ViVit pos encoding
eyalmazuz opened this issue · 2 comments
eyalmazuz commented
in ViVit adding positional information is defined as follows:
def forward(self, video):
x = self.to_patch_embedding(video)
b, f, n, _ = x.shape
x = x + self.pos_embedding
but in ViT it defined as:
def forward(self, img):
x = self.to_patch_embedding(img)
b, n, _ = x.shape
cls_tokens = repeat(self.cls_token, '1 1 d -> b 1 d', b = b)

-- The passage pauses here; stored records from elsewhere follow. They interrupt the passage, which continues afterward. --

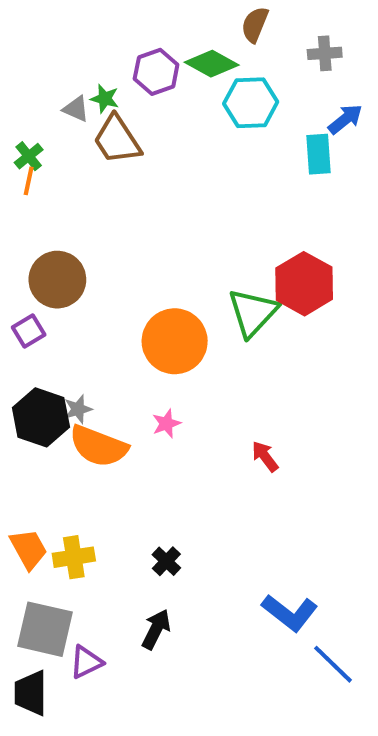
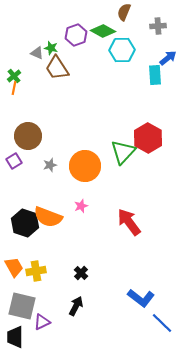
gray star: (78, 409) -> (50, 165), moved
black hexagon: (41, 417) -> (25, 223), moved
red arrow: (265, 456) -> (129, 222), size x1.8

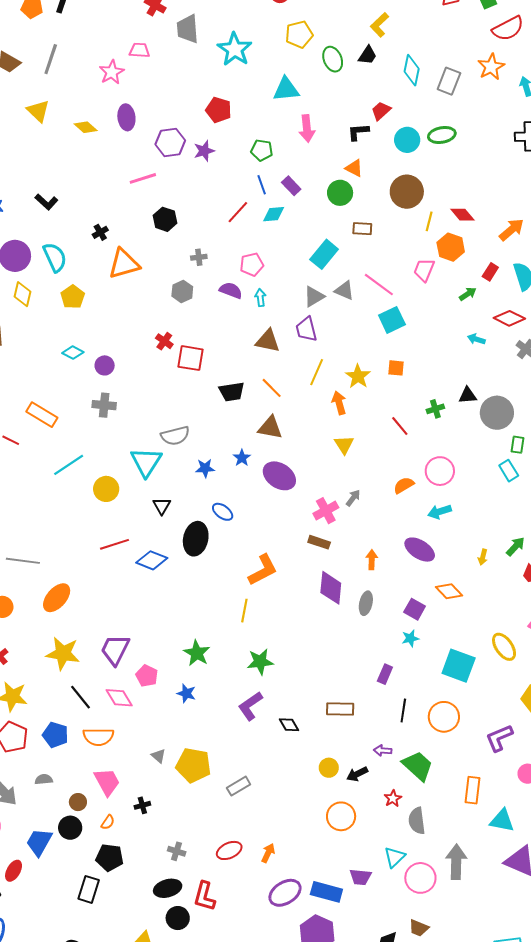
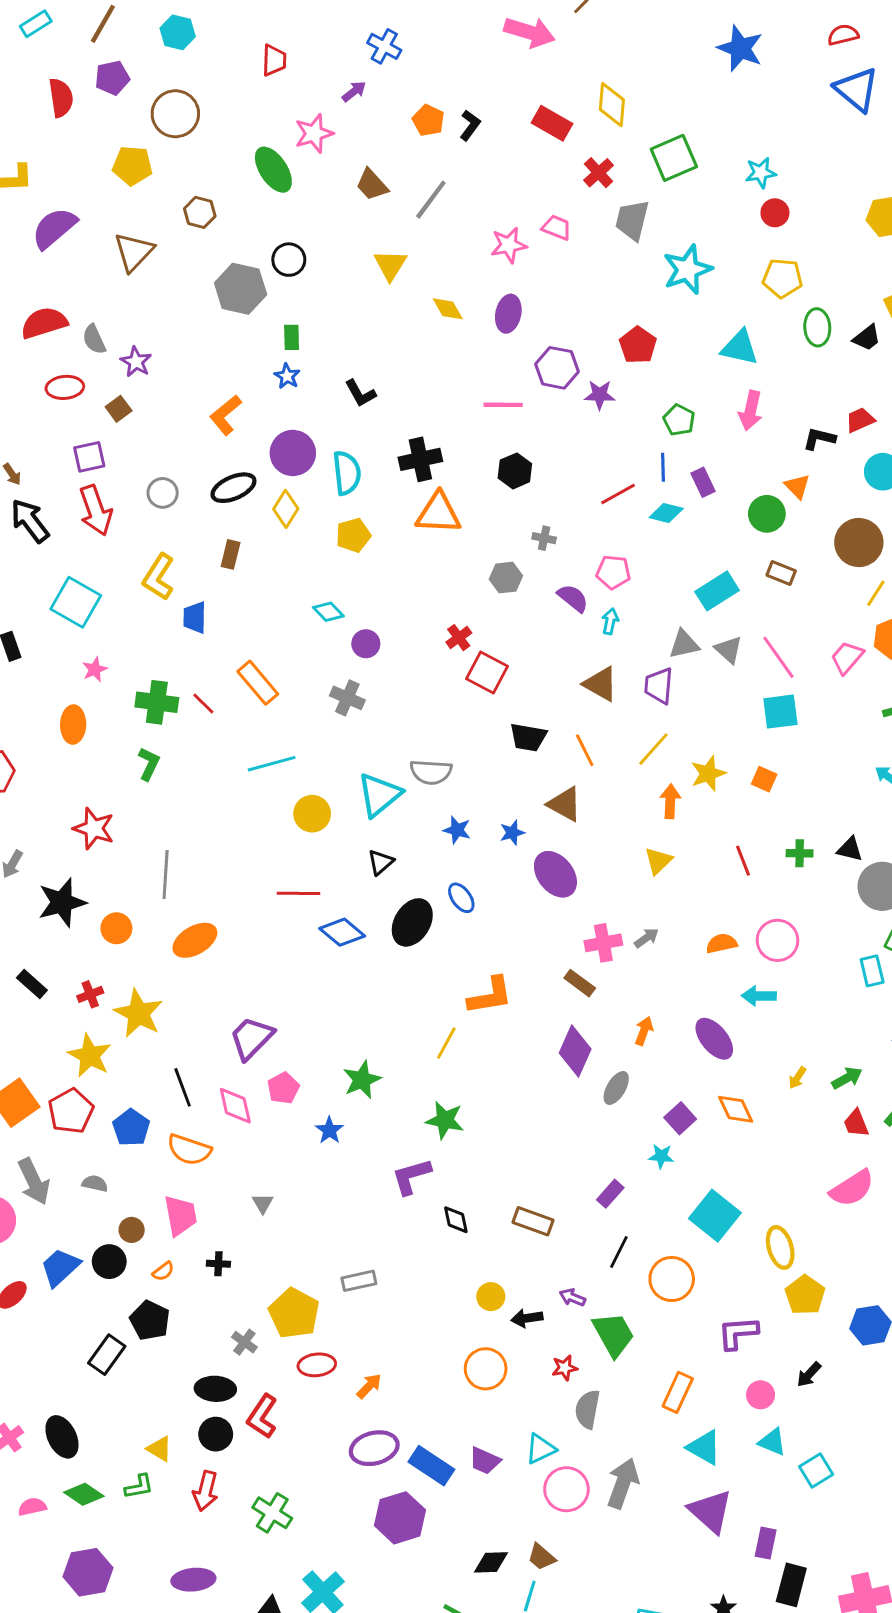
black cross: (100, 232) -> (420, 459), size x1.8
gray line: (23, 561) -> (166, 874), turned 68
yellow ellipse: (504, 647) -> (780, 1247), moved
yellow star: (63, 653) -> (138, 1013), moved
yellow pentagon: (193, 765) -> (294, 1313), moved

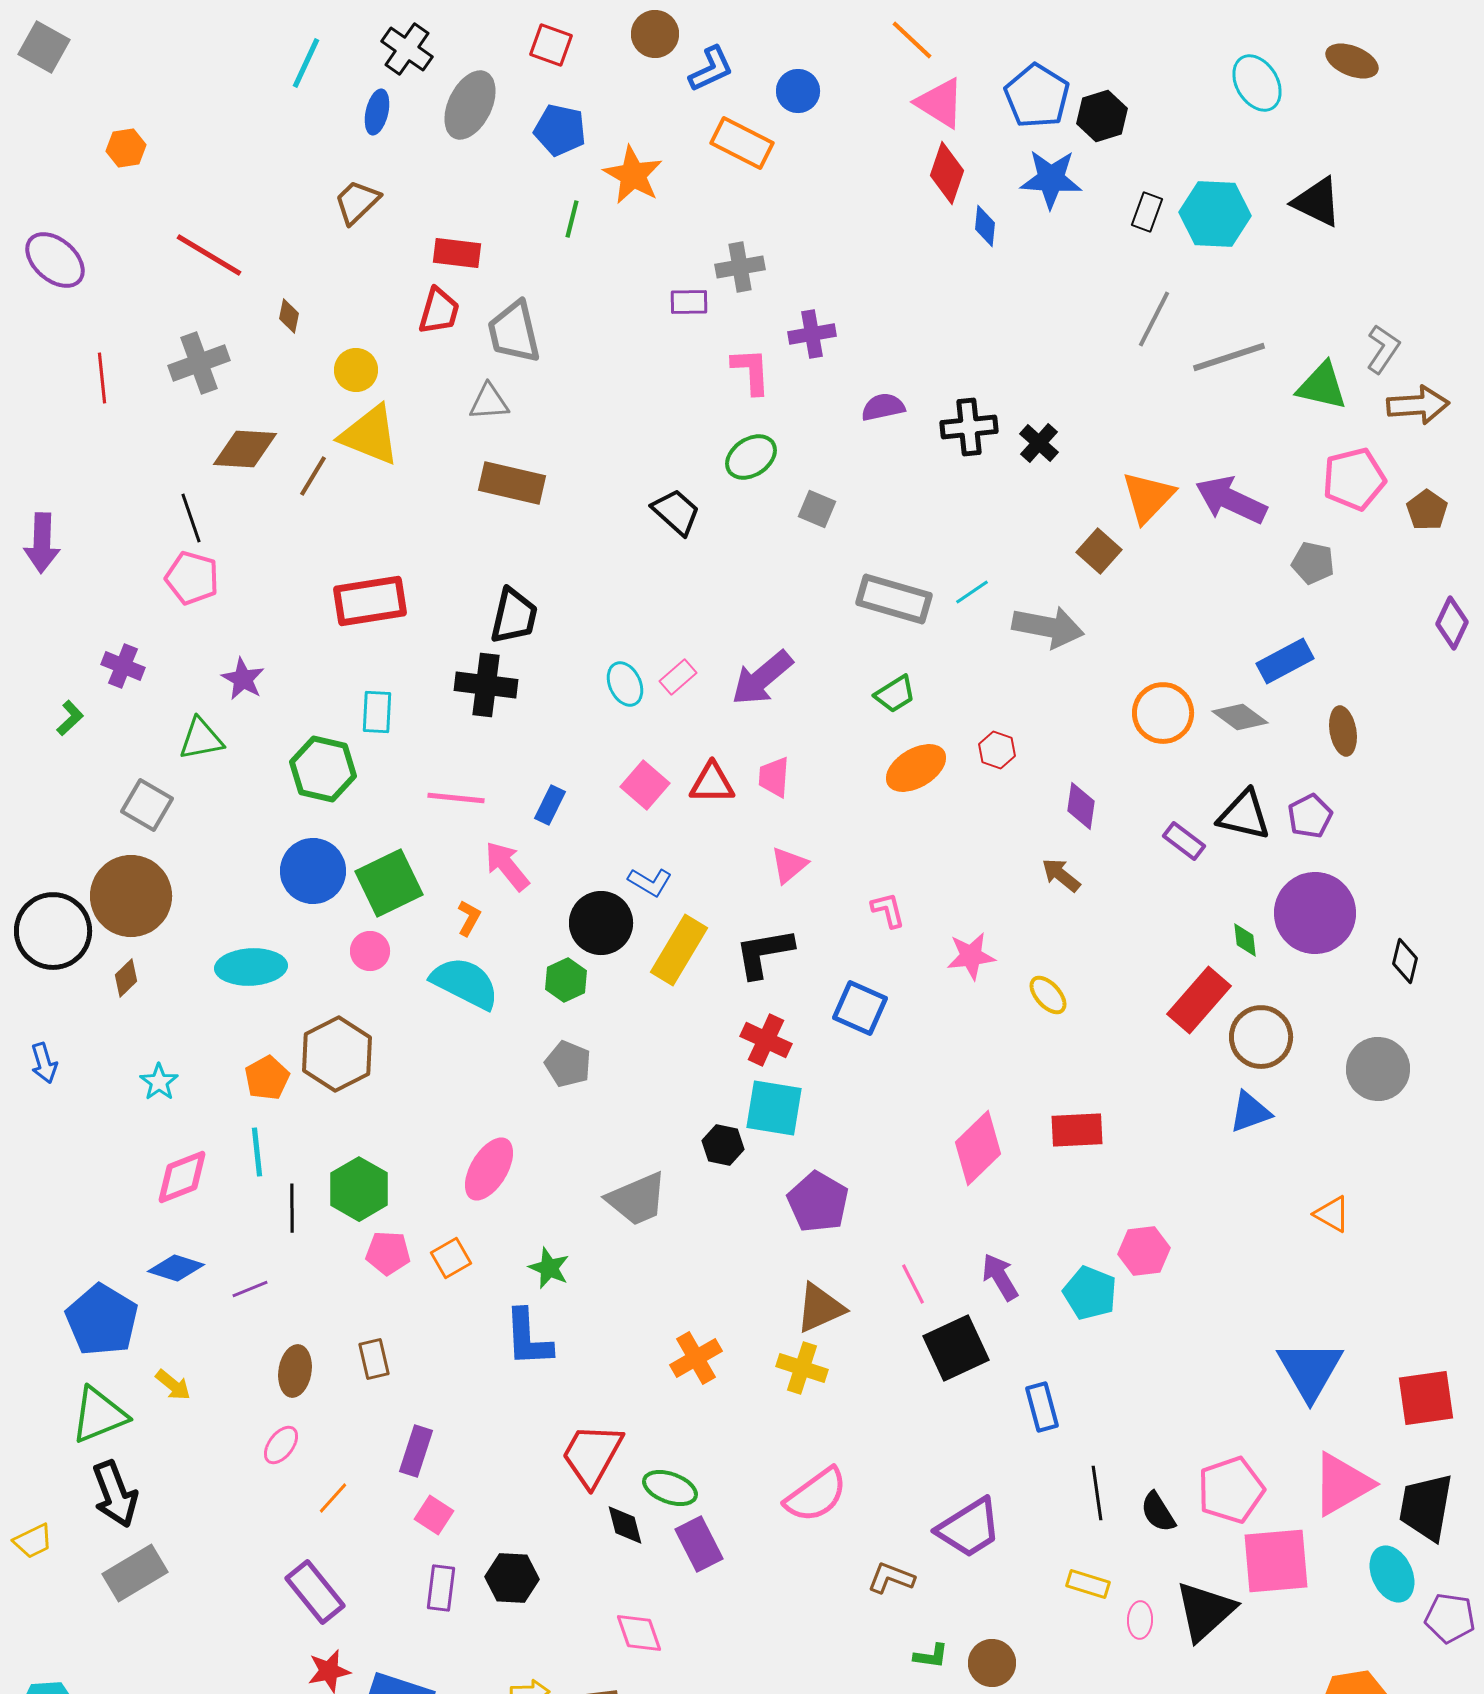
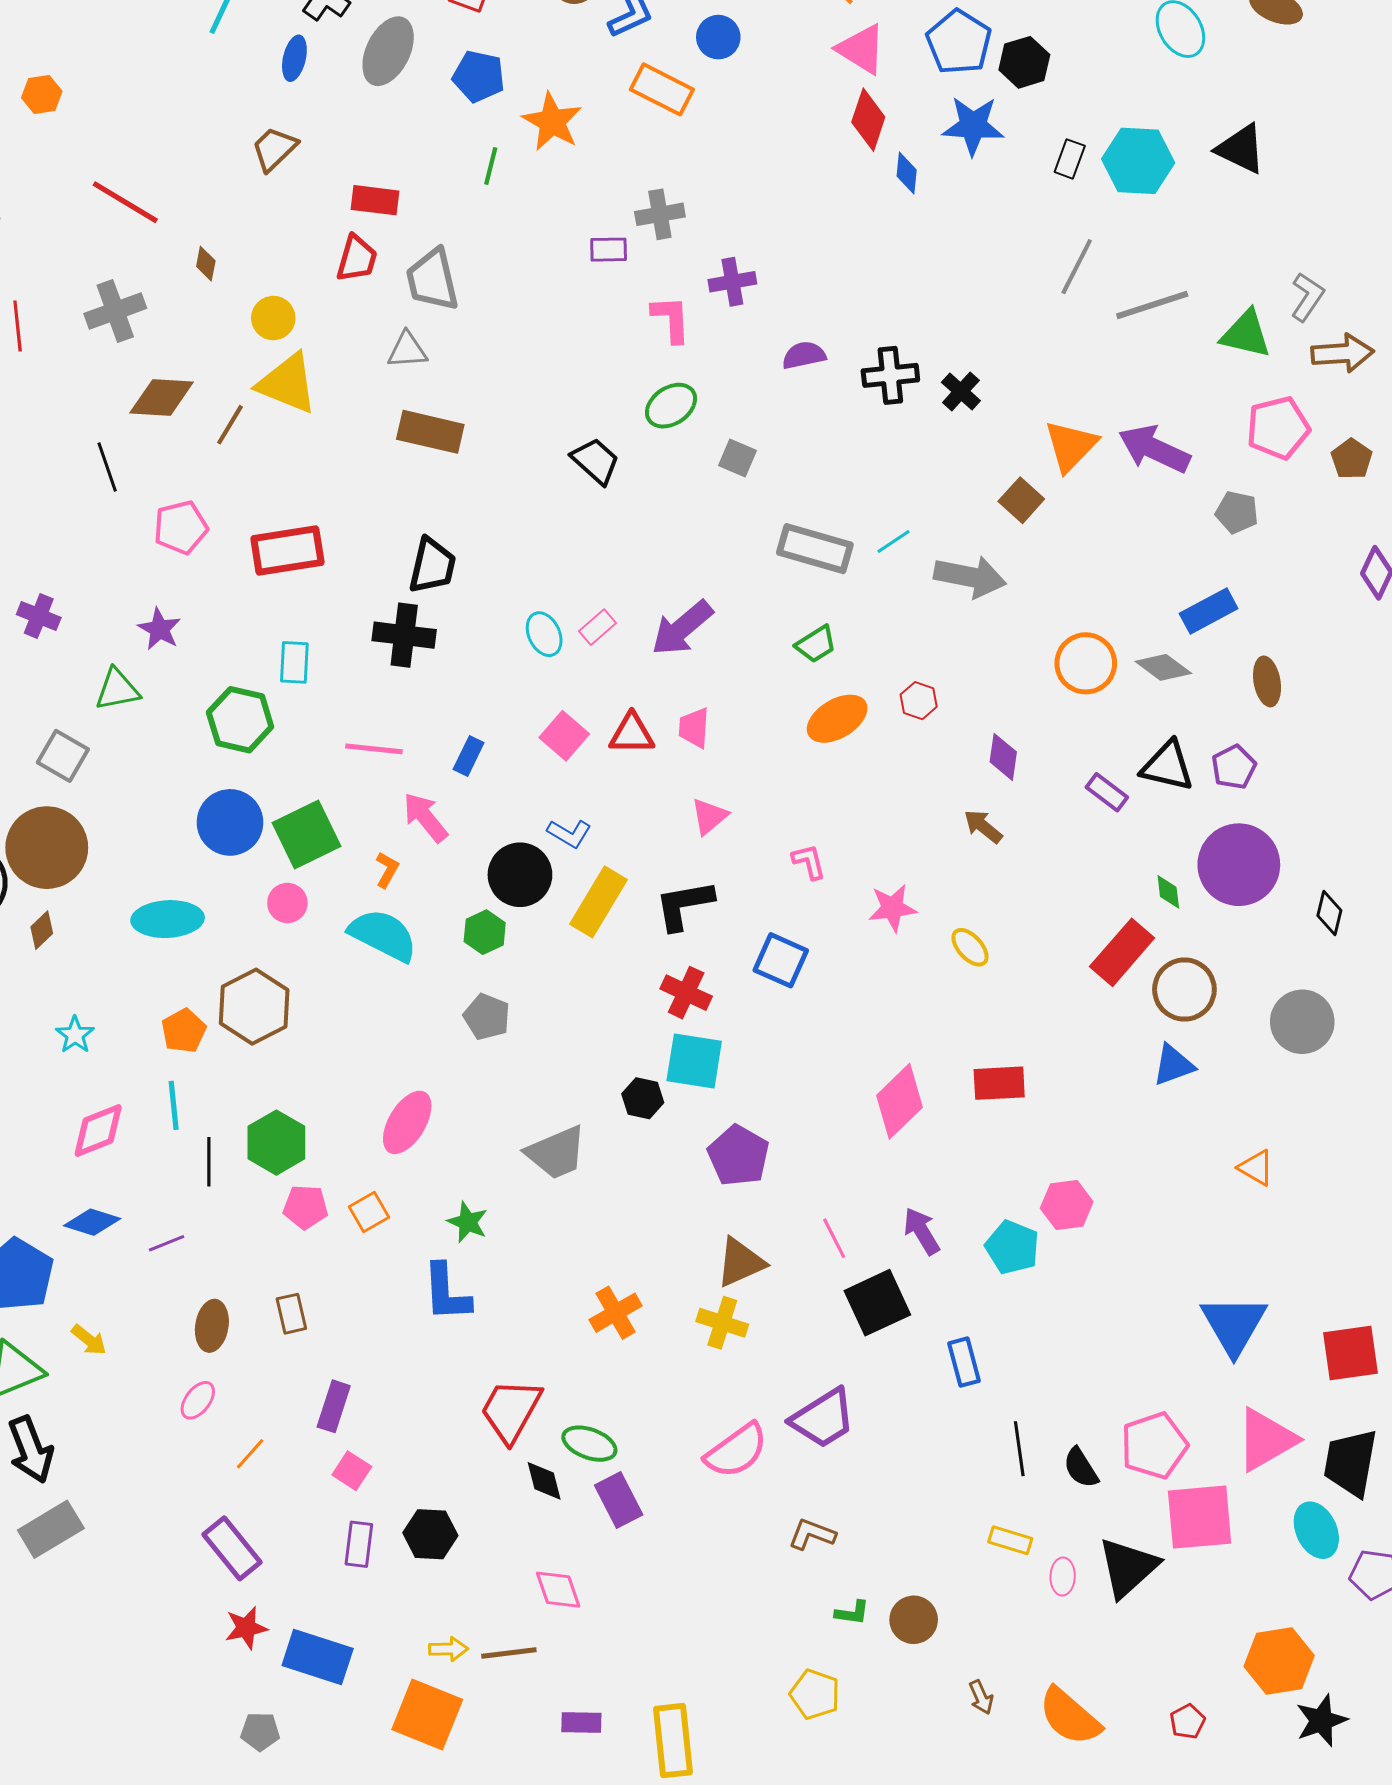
pink pentagon: (192, 578) -> (181, 527), moved, turned -30
purple trapezoid: (969, 1528) -> (823, 1418), moved

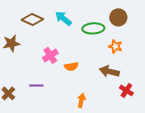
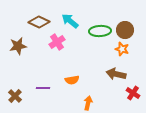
brown circle: (118, 17) -> (125, 30), moved
pink cross: (50, 55) -> (57, 42), moved
orange semicircle: (71, 66) -> (72, 80), moved

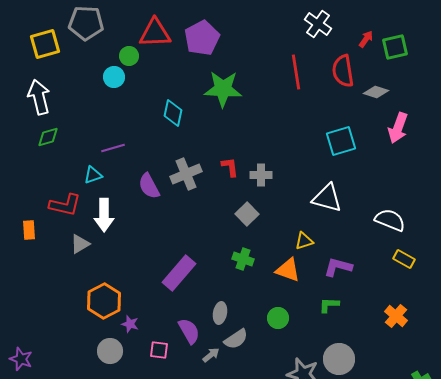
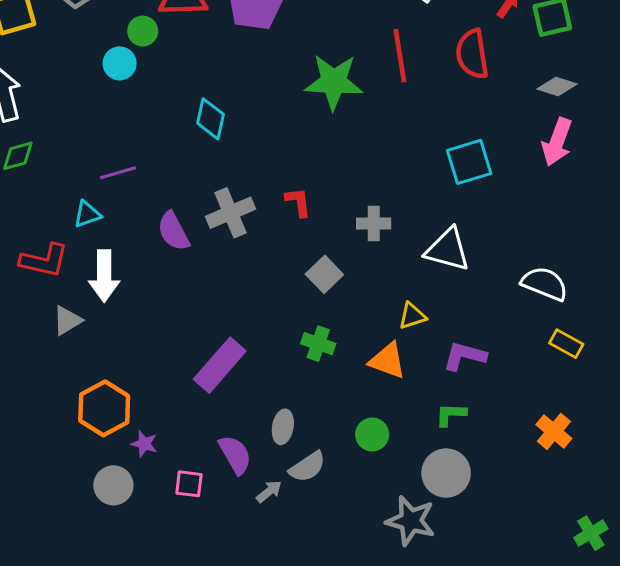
green star: (223, 89) -> (334, 82), moved
gray diamond: (376, 92) -> (557, 86), moved
gray cross: (261, 175) -> (374, 224), moved
gray circle: (339, 359) -> (446, 473), moved

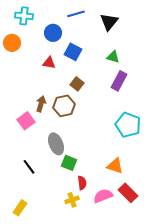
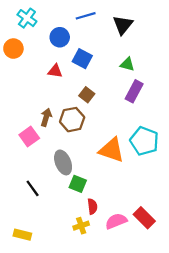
cyan cross: (24, 16) -> (27, 18), turned 30
orange triangle: (115, 166) -> (112, 150), moved, size x1.4
yellow rectangle: (20, 208) -> (22, 235), turned 70

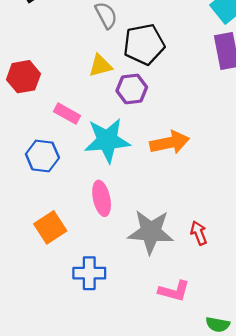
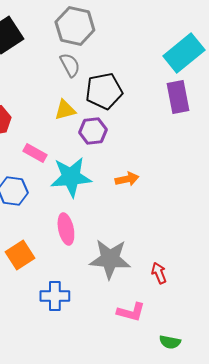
orange arrow: (170, 143) -> (127, 179), size x0.7
red arrow: (199, 233) -> (159, 273), moved

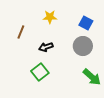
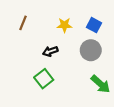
yellow star: (50, 17) -> (64, 25), moved
brown line: (21, 32) -> (23, 23), moved

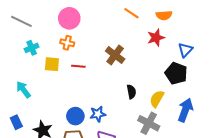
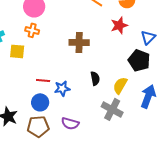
brown cross: (115, 55) -> (79, 42), turned -36
red line: (78, 66) -> (43, 80), moved
blue star: (98, 114) -> (62, 88), moved

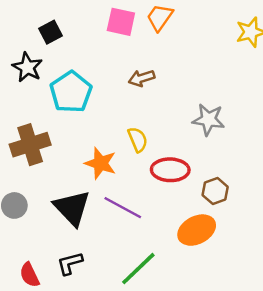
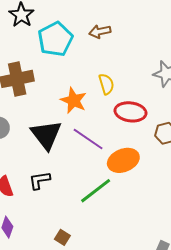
brown arrow: (141, 78) -> (100, 32), moved
orange ellipse: (197, 230) -> (123, 160), moved

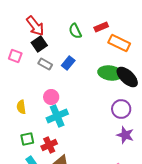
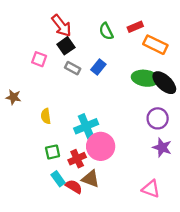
pink circle: (51, 97) -> (101, 146), moved, size x1.6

x = torch.cat((cls_tokens, x), dim=1)
x += self.pos_embedding[:, :(n + 1)]
ViT definition allows at inference time to use less patches
but in ViViT we don't slice the position embedding thus forcing it to only accept inptus with shape (batch, num_frames, channels, width, height)
isn't it a problem?
shouldn't it be better to change ViViT to have the following?
def forward(self, video):
x = self.to_patch_embedding(video)
b, f, n, _ = x.shape
x = x + self.pos_embedding[:, :f, :n]
lucidrains commented
@eyalmazuz that makes sense! added it in 1.2.2
eyalmazuz commented
@lucidrains Thanks, closing